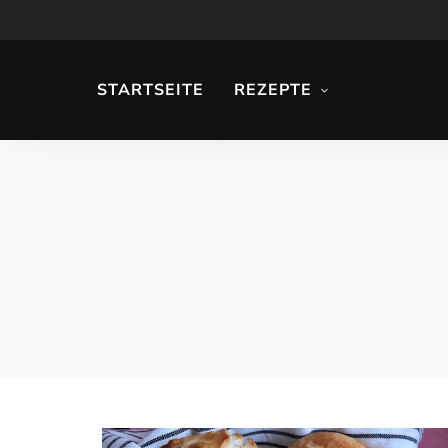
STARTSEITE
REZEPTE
···
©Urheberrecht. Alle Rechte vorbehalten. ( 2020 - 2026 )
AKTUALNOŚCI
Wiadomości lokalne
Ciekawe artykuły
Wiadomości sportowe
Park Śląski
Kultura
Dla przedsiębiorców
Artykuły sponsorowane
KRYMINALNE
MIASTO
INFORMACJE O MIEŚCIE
···
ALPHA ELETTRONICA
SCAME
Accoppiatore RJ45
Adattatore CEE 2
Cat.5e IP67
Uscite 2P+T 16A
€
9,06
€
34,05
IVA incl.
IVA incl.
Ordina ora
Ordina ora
···
-- Problem details --
Report all lines of the data above that include the string "Wiadomości".

-- Response to this exercise --
Wiadomości lokalne
Wiadomości sportowe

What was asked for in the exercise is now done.